President Trump's recently imposed solar tariffs appear to be working. Or, at least, solar companies are finding ways to work with them.

Hanwha Q Cells Korea Corporation announced today that it will build a solar PV module manufacturing facility in Whitfield County, Georgia. Construction will commence in 2018, and the facility is scheduled to be completed in 2019.

The company did not disclose the exact nameplate capacity of the new facility, but confirmed that it will exceed 1.6 gigawatts per year. Hanwha Q Cells Korea will manufacture PERC solar modules in the U.S., with 100 percent of production made available to Hanwha Q Cells Co. Ltd. to serve the rooftop and ground-mount market segments.

Today's announcement comes roughly four months after the Trump administration imposed tariffs on imported solar cells and modules. The Section 201 trade case and resulting tariffs very likely played a role in the Hanwha's decision, as U.S.-made products are not subject to trade remedies. The firm, however, framed its investment in broader strategic terms.

"The new manufacturing fab is testament to Hanwha Q Cells Korea's commitment to the U.S. market, in spite of the recently imposed trade barriers," the company stated in a press release.

Hanwha Q Cells said that its new U.S. manufacturing plant will enable the company to maintain a leading market position in America and even widen its U.S. customer base. The U.S. was the second-largest solar market in 2017, and "one of the most important markets for Hanwha Q Cells Korea," the company said.

With the completion of the Georgia facility, Hanwha Q Cells Korea, together with affiliate Hanwha Q Cells, will have manufacturing facilities operational in South Korea, Malaysia, China and the U.S.

MJ Shiao, global lead for renewables and emerging technologies at Wood Mackenzie, wrote earlier this year that the Section 201 trade case was unlikely to trigger a U.S. solar manufacturing renaissance. In response to recent announcements, he acknowledged that President Trump's tariffs do seem to playing a role in encouraging more U.S.-based solar production — but remained skeptical of how effective they'll be in fostering a healthy American solar manufacturing market.

The Hanwha Q Cells decision "is certainly a result of tariffs — and Section 201 seems to be the catalyst," said Shiao. "But remember that Chinese manufacturers have now had to deal with three sets of tariffs targeting solar imports to the U.S., as well as in Europe and now in India. I think there's also a point where module manufacturers are tired of fighting tariffs in major markets and see domestic manufacturing as a hedge against future trade action."

There are also negative cost impacts even with tariff-free domestic solar manufacturing. U.S. manufacturing doesn't necessarily drive down the cost of solar modules. As a result, tariffs could still have a downward effect on solar project deployments, dampening overall growth in the U.S. solar market.

Furthermore, unless companies choosing to open new U.S. solar facilities find ways to dramatically cut costs, particularly as tariff levels decline and the federal Investment Tax Credit (ITC) sunsets, these manufacturing plants may quickly become economically unviable.

Any new solar module build-out will also have to compete for the 2.5 gigawatts per year of solar cell imports that are exempted under the Section 201 tariffs.

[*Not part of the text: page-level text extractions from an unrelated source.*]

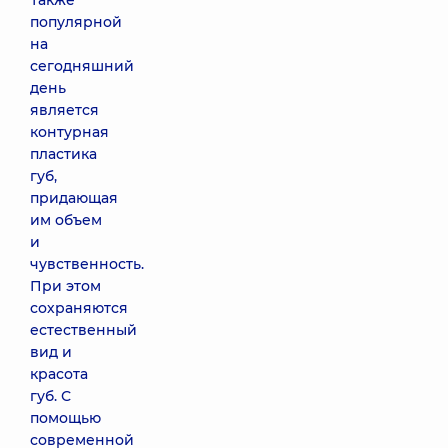
Также
популярной
на
сегодняшний
день
является
контурная
пластика
губ,
придающая
им объем
и
чувственность.
При этом
сохраняются
естественный
вид и
красота
губ. С
помощью
современной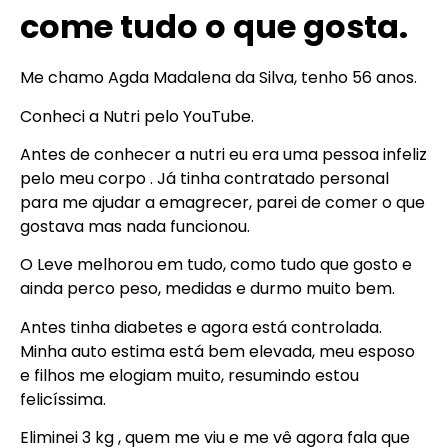
come tudo o que gosta.
Me chamo Agda Madalena da Silva, tenho 56 anos.
Conheci a Nutri pelo YouTube.
Antes de conhecer a nutri eu era uma pessoa infeliz
pelo meu corpo . Já tinha contratado personal
para me ajudar a emagrecer, parei de comer o que
gostava mas nada funcionou.
O Leve melhorou em tudo, como tudo que gosto e
ainda perco peso, medidas e durmo muito bem.
Antes tinha diabetes e agora está controlada.
Minha auto estima está bem elevada, meu esposo
e filhos me elogiam muito, resumindo estou
felicíssima.
Eliminei 3 kg , quem me viu e me vê agora fala que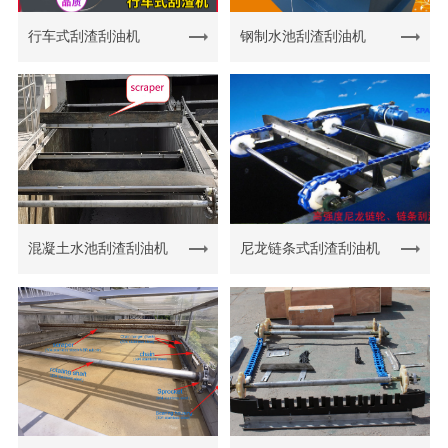
行车式刮渣刮油机
钢制水池刮渣刮油机
混凝土水池刮渣刮油机
尼龙链条式刮渣刮油机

According to Wood Mackenzie/GTM Research, crystalline silicon cell imports have been low in recent months, with less than 5 percent of the quota used up since the tariffs took effect in February. This dynamic could soon change as new facilities begin to ramp up.

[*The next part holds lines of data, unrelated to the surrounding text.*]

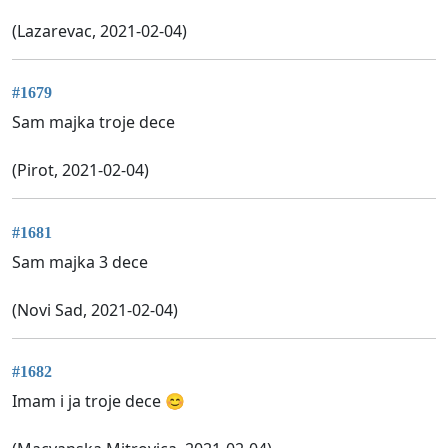
(Lazarevac, 2021-02-04)
#1679
Sam majka troje dece
(Pirot, 2021-02-04)
#1681
Sam majka 3 dece
(Novi Sad, 2021-02-04)
#1682
Imam i ja troje dece 😊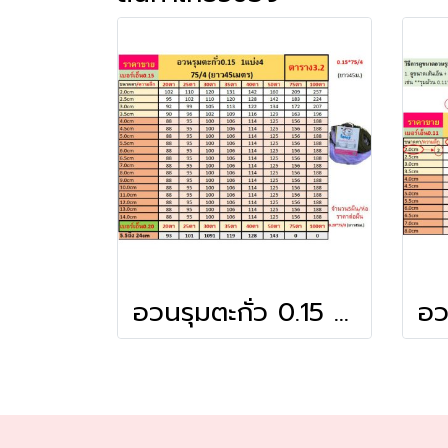
อวนรุมตะกั่ว 0.15 1แบ่ง4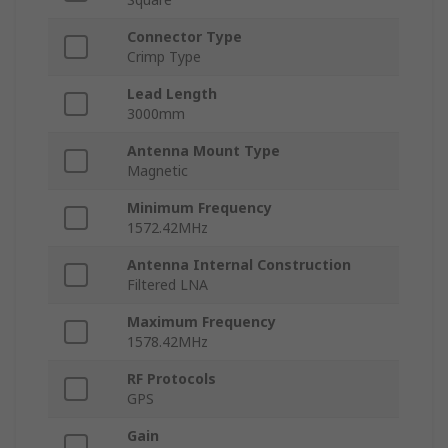
Connector Type
Crimp Type
Lead Length
3000mm
Antenna Mount Type
Magnetic
Minimum Frequency
1572.42MHz
Antenna Internal Construction
Filtered LNA
Maximum Frequency
1578.42MHz
RF Protocols
GPS
Gain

"I still have concerns about the long-term competitiveness of these module assembly facilities versus imports once the tariffs expire," said Shiao. "These manufacturers will need an aggressive cost-reduction road map once both the tariffs sunset and the ITC phases out if they look to remain in operation."

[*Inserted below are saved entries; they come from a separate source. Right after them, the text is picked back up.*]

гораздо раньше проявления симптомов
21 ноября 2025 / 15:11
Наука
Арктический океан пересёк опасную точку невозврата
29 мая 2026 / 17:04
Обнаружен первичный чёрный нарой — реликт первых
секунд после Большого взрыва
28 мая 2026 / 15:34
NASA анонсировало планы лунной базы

More than 3 gigawatts' worth of new domestic module assembly capacity (and 1.2 gigawatts of cell production in the case of First Solar) has been announced over the past few months. In addition to Hanwha, there have been major manufacturing announcements from China's Jinko Solar and U.S.-based SunPower.

If all new facilities and expansions (beyond the major ones referenced above) come to fruitition, Wood Mackenzie/GTM Research expects the U.S. could see well over 6 gigawatts of module production capacity by the end of 2019.